The table also lists standards for wastewaters and nonwastewaters, where applicable.
Special characteristic waste standards
A waste is considered hazardous either when it’s listed as a hazardous waste (called listed waste) or when it exhibits a characteristic of hazardous waste (called characteristic waste). Hazardous waste handlers must meet special rules (described at 268.9) for four hazardous waste characteristics, including:
- Ignitability,
- Corrosivity,
- Reactivity, and
- Toxicity.
When a characteristic waste is “decharacterized” through treatment, it can be disposed of in nonhazardous, solid waste land-based units. However, note that decharacterized wastes may still contain underlying hazardous constituents that must also be treated before land disposal.
Characteristic wastes that are subject to treatment standards but aren’t managed in a wastewater treatment system that is regulated under the Clean Water Act (CWA), that is CWA-equivalent, or that is injected into a Class I nonhazardous deep injection well must meet Universal Treatment Standards (268.48) for all underlying hazardous constituents before land disposal.
Alternative treatment standards
EPA established alternative treatment standards for certain types of waste (like soil, debris, and lab packs) that are optional and allow common-sense management of the wastes.
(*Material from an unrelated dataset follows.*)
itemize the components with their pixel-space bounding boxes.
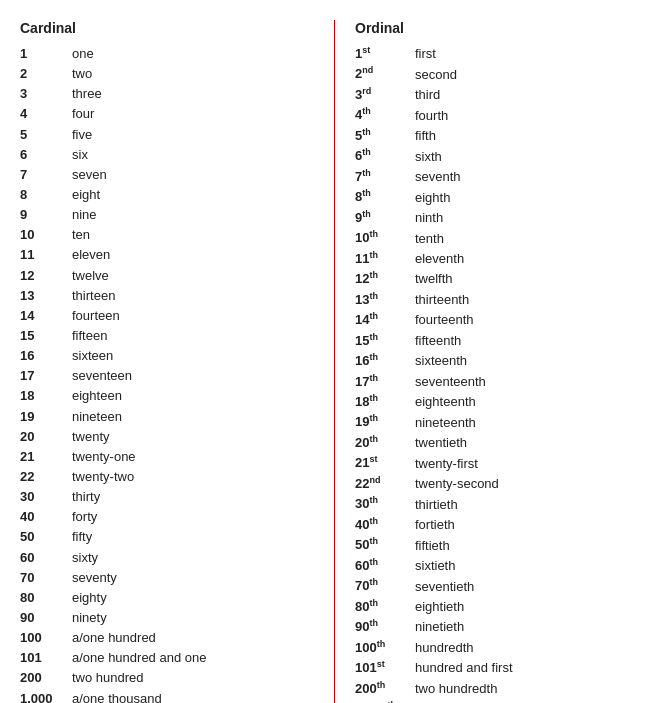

Waste handlers can comply either with the general treatment standards or the alternative treatment standards.
Recordkeeping requirements
Generators and TSDFs that manage wastes subject to LDRs must comply with numerous notification, certification, waste analysis, and recordkeeping requirements listed in 268.7.
- Generators must keep on-site copies of all notices, certifications, waste analysis data, and other recordkeeping documents for at least three years from the date the waste was last sent to on- or off-site treatment, storage, or disposal.
- TSDFs are also required to keep copies of the notices and certifications on-site.
- Land disposal facilities must keep records of all notifications and certifications received from generators and TSDFs.